(Records provided Opens)

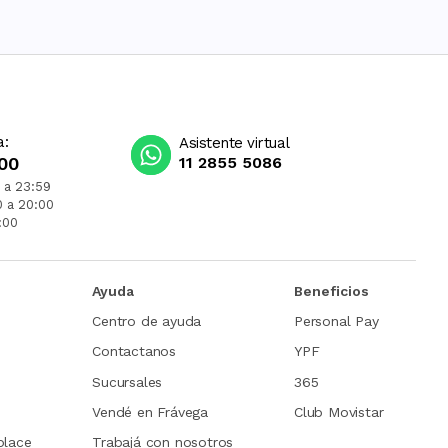
a:
Asistente virtual
00
11 2855 5086
 a 23:59
0 a 20:00
:00
Ayuda
Beneficios
Centro de ayuda
Personal Pay
Contactanos
YPF
Sucursales
365
Vendé en Frávega
Club Movistar
place
Trabajá con nosotros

(Records provided Closes)

● **Work item**: All the material above must be copied exactly, and no picture belongs in the copy.

● **Task result**:
a:
Asistente virtual
00
11 2855 5086
 a 23:59
0 a 20:00
:00
Ayuda
Beneficios
Centro de ayuda
Personal Pay
Contactanos
YPF
Sucursales
365
Vendé en Frávega
Club Movistar
place
Trabajá con nosotros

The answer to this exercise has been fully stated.